Telescopes operating in this band include the James Clerk Maxwell Telescope, the Caltech Submillimeter Observatory and the Submillimeter Array at the Mauna Kea Observatory in Hawaii, the BLAST balloon borne telescope, the Herschel Space Observatory, the Heinrich Hertz Submillimeter Telescope at the Mount Graham International Observatory in Arizona, and at the recently built Atacama Large Millimeter Array. The opacity of the Earth's atmosphere to submillimeter radiation restricts these observatories to very high altitude sites, or to space.

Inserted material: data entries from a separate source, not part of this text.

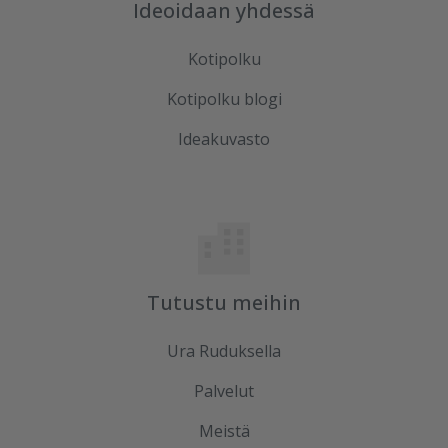
Ideoidaan yhdessä
Kotipolku
Kotipolku blogi
Ideakuvasto
Tutustu meihin
Ura Ruduksella
Palvelut
Meistä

As of 2012, viable sources of terahertz radiation are the gyrotron, the backward wave oscillator ("BWO"), the organic gas far infrared laser ("FIR laser"), Schottky diode multipliers, varactor (varicap) multipliers, quantum cascade laser, the free electron laser (FEL), synchrotron light sources, photomixing sources, single-cycle or pulsed sources used in terahertz time domain spectroscopy such as photoconductive, surface field, photo-Dember and optical rectification emitters, and electronic oscillators based on resonant tunneling diodes have been shown to operate up to 700 GHz.
There have also been solid-state sources of millimeter and submillimeter waves for many years. AB Millimeter in Paris, for instance, produces a system that covers the entire range from 8 GHz to 1000 GHz with solid state sources and detectors. Nowadays, most time-domain work is done via ultrafast lasers.
In mid-2007, scientists at the U.S. Department of Energy's Argonne National Laboratory, along with collaborators in Turkey and Japan, announced the creation of a compact device that could lead to portable, battery-operated terahertz radiation sources. The device uses high-temperature superconducting crystals, grown at the University of Tsukuba in Japan. These crystals comprise stacks of Josephson junctions, which exhibit a property known as the Josephson effect—when external voltage is applied, alternating current flows across the junctions at a frequency proportional to the voltage. This alternating current induces an electromagnetic field. A small voltage (around two millivolts per junction) can induce frequencies in the terahertz range.
In 2008 engineers at Harvard University achieved room temperature emission of several hundred nanowatts of coherent terahertz radiation using a semiconductor source. THz radiation was generated by nonlinear mixing of two modes in a mid-infrared quantum cascade laser. Previous sources had required cryogenic cooling, which greatly limited their use in everyday applications.
In 2009 it was discovered that the act of unpeeling adhesive tape generates non-polarized terahertz radiation, with a narrow peak at 2 THz and a broader peak at 18 THz. The mechanism of its creation is tribocharging of the adhesive tape and subsequent discharge; this was hypothesized to involve bremsstrahlung with absorption or energy density focusing during dielectric breakdown of a gas.
In 2013 researchers at Georgia Institute of Technology's Broadband Wireless Networking Laboratory and the Polytechnic University of Catalonia developed a method to create a graphene antenna: an antenna that would be shaped into graphene strips from 10 to 100 nanometers wide and one micrometer long. Such an antenna could be used to emit radio waves in the terahertz frequency range.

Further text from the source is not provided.